In case it is required for clarity purposes, it is also necessary to subdivide material tracking from

equipment areas, so that a block is created for each area. In this example, it would be FC

“5TRA010_01_Materialverfolgung”. The “Materialverfolgung” block in the “10_Allgemein” folder is

then omitted.

8.3.3.7 91_Betriebsrechner

Here all signals for the higher-level master computer are generated in the “Betriebsrecher” FC. These

are stored in the “Betriebsrechner_DB” DB.

This DB must not be set to “optimierter Bausteinzugriff” because the “WinCC OA” master computer

cannot access symbolic operands. Furthermore, the option “Zugriff über PUT/GET-Kommunikation

durch entfernte Partner erlauben” must be set in the hardware configuration of the CPU.

8.3.3.8 99_Meldungen

» FC “Betriebsmeldungen”: Operating messages (No start possible: …)

» FC “STOER”: Enter general fault messages Drive related messages

o are recorded directly in the drive block

» FB “STOERAUS”: Evaluate error messages (new error, horn)

» DB “Meld_HMI_xxx:DB”: Error messages for HMI (one DB per HMI device)

» DB “Meld_PVSS_DB”: Error messages for electrical fault indicator (PVSS/WinCC-OA)
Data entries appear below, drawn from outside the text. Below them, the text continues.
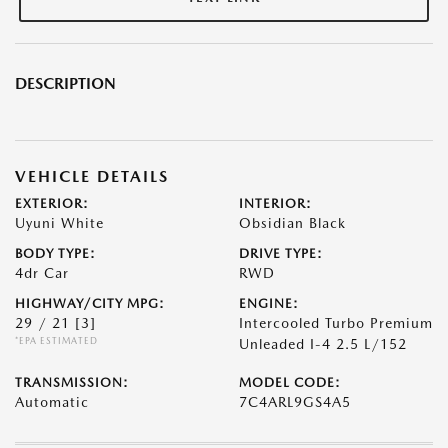
DESCRIPTION
VEHICLE DETAILS
EXTERIOR:
INTERIOR:
Uyuni White
Obsidian Black
BODY TYPE:
DRIVE TYPE:
4dr Car
RWD
HIGHWAY/CITY MPG:
ENGINE:
29 / 21
[3]
Intercooled Turbo Premium
*EPA ESTIMATED
Unleaded I-4 2.5 L/152
TRANSMISSION:
MODEL CODE:
Automatic
7C4ARL9GS4A5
» DB “STOER_DB”: Fault messages / operating messages

The DB for WinCC-OA must not be set to “optimierter Bausteinzugriff” because this system cannot

access symbolic operands. Furthermore, the option “Zugriff über PUT/GET-Kommunikation durch

entfernte Partner erlauben” must be set in the hardware configuration of the CPU.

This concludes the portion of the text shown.